Nella lingua giapponese "Yoshin Ryu" è espresso da tre caratteri (kanji) ed è comunemente e sinteticamente tradotto in italiano con "la Scuola dello Spirito del Salice".
I caratteri ideografici riescono a riassumere, in immagini, significati ampi e complessi.
Così YŌ, il Salice, rivela la caratteristica principe di questo albero: la cedevolezza.
Cedevolezza quale principio taoista cardine in opposizione alla rigidità, fisica e mentale.
SHIN è il cuore, la mente, lo spirito, ma anche coraggio e "intima essenza".
L'ultimo carattere, RYŪ, richiama alle Scuole di Arti Marziali Tradizionali del Giappone antico.
I kanji, caratteri di origine cinese esportati ed evolutisi in Giappone, rappresentano in origine disegni descrittivi del concetto che esprimono.
Il nome Yoshin Ryu è comune ad alcune scuole che si sono susseguite nella storia giapponese: secondo la leggenda, fu un Maestro giapponese vissuto intorno al 1600 che, seduto sul limitare del proprio giardino, osservò come il salice, diversamente dagli altri alberi, si “liberava” dal peso della neve e dalla furia del vento semplicemente lasciando cedere i propri rami, che si rialzavano illesi non appena la forza esterna si era consumata.
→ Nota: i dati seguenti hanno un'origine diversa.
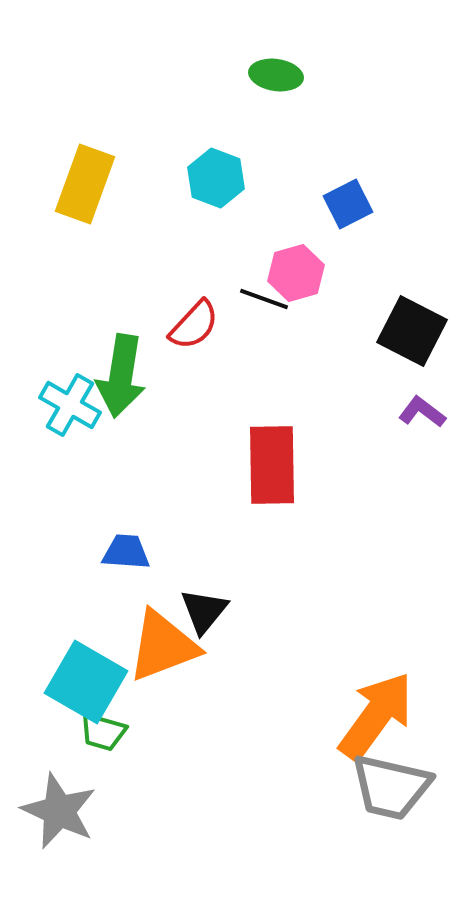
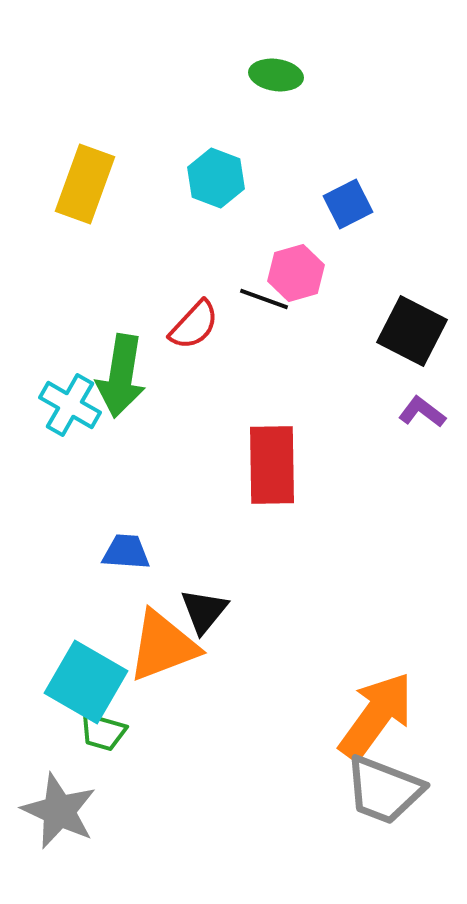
gray trapezoid: moved 7 px left, 3 px down; rotated 8 degrees clockwise
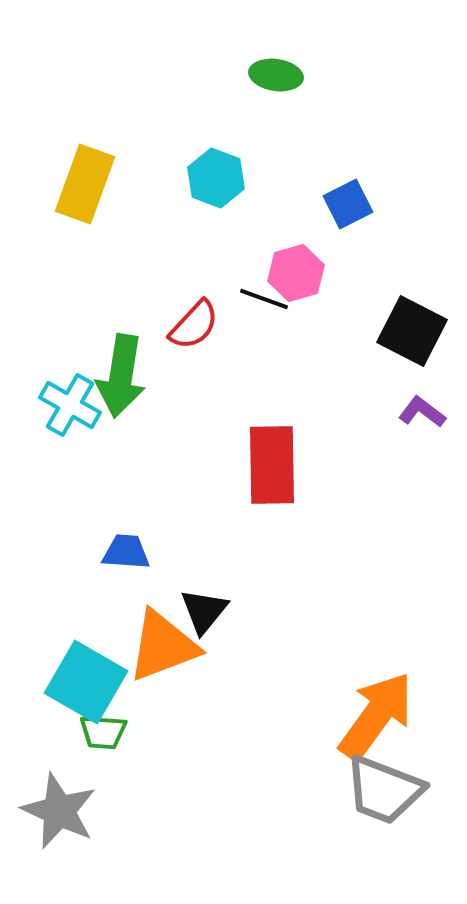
green trapezoid: rotated 12 degrees counterclockwise
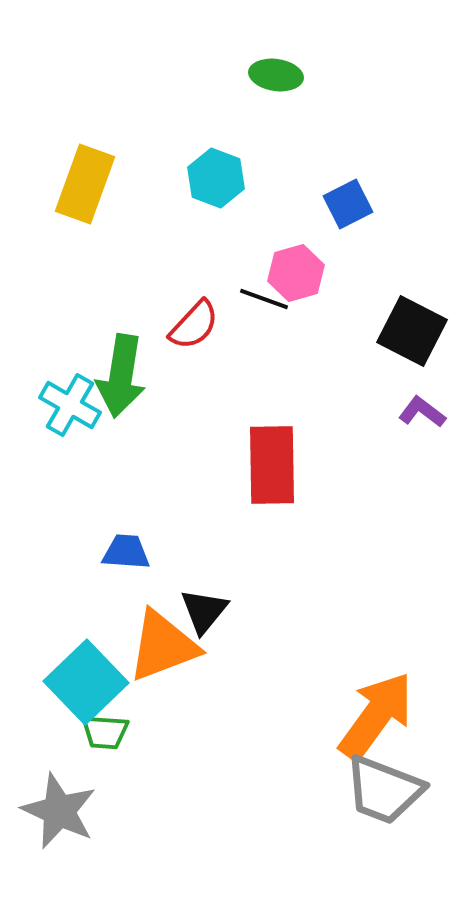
cyan square: rotated 16 degrees clockwise
green trapezoid: moved 2 px right
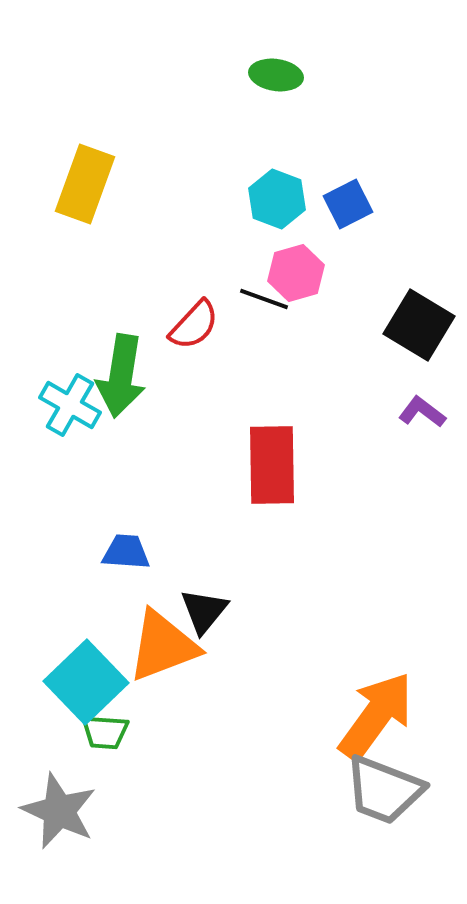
cyan hexagon: moved 61 px right, 21 px down
black square: moved 7 px right, 6 px up; rotated 4 degrees clockwise
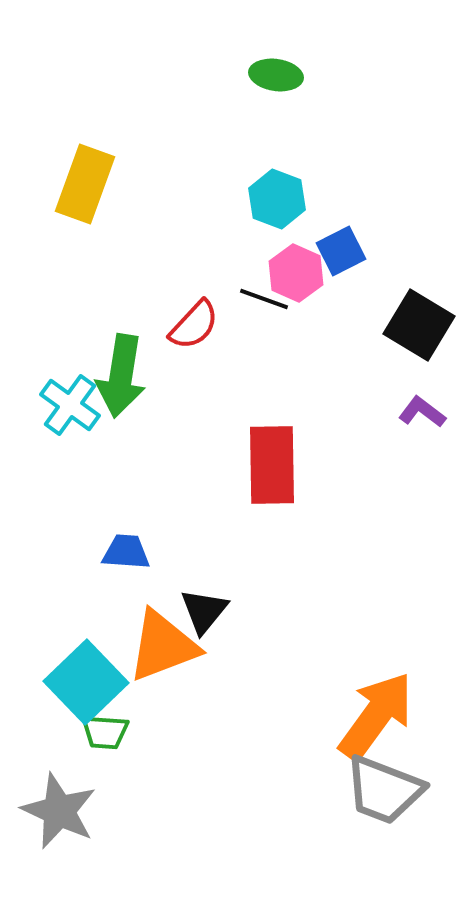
blue square: moved 7 px left, 47 px down
pink hexagon: rotated 20 degrees counterclockwise
cyan cross: rotated 6 degrees clockwise
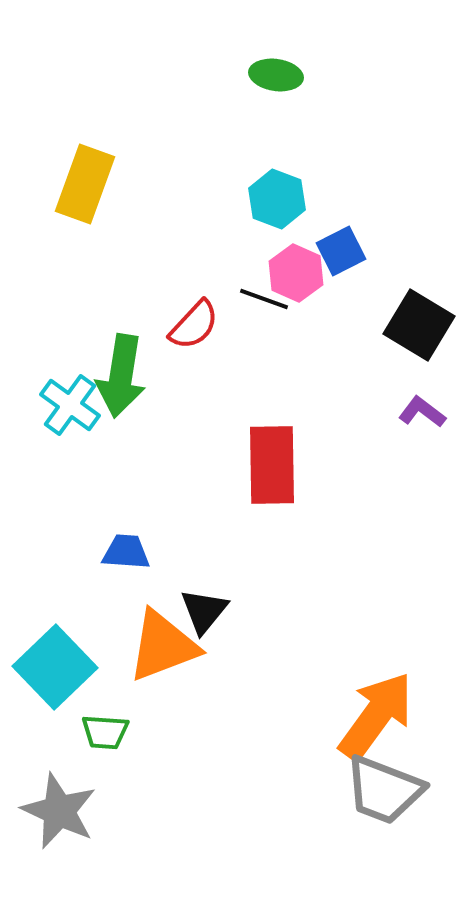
cyan square: moved 31 px left, 15 px up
Si racconta che fu questo Maestro a fondare la prima “Yoshin Ryu”, insegnando un metodo di combattimento che traeva fondamento proprio dalla cedevolezza, dall’assecondare la forza dell’avversario per utilizzarla a proprio favore, dal trovare sicurezza nella flessibilità del corpo e nell’elasticità della mente.
Questo principio, in realtà, trova la sua origine in un tempo ancora più lontano rispetto a questa storia, in Cina, nella filosofia Taoista, secondo la quale deve essere mantenuta “l’armonia degli opposti”. Il significato pratico di questo principio è rappresentato da movimenti e da atteggiamenti in primo luogo mentali, secondo i quali ad una forza non è opportuno contrapporre un’altra forza bensì una non-forza. Quindi anche tutto l’addestramento privilegerà tecniche e metodi che trovano nella flessibilità, nell’elasticità, nella semplicità e nella strategia il proprio fondamento.

Il carattere YO è il carattere antico per “salice” (usato anche per indicare alberi dalle caratteristiche simili): nell’ideogramma si può individuare una matrice descrittiva che esprime la peculiarità di quest’albero di avere i rami elastici e pendenti.

Il carattere SHIN indica cuore, mente, spirito, coraggio, intima essenza. Dal punto di vista del “disegno”, shin ha la forma stilizzata di un cuore, con i suoi atrii e ventricoli.

L’ultimo carattere, RYU, indica Scuola, ma non tanto come luogo fisico quanto più come Tradizione, flusso d’insegnamento ma anche di energia vitale fra Maestro ed allievo.
Complessivamente quindi, Yoshin Ryu è “Il luogo dove si insegna (dove avviene la sperimentazione, dove scorre l’insegnamento, dove scorre l’Energia) che permette di apprendere e comprendere l’intima essenza, lo Spirito del Salice”.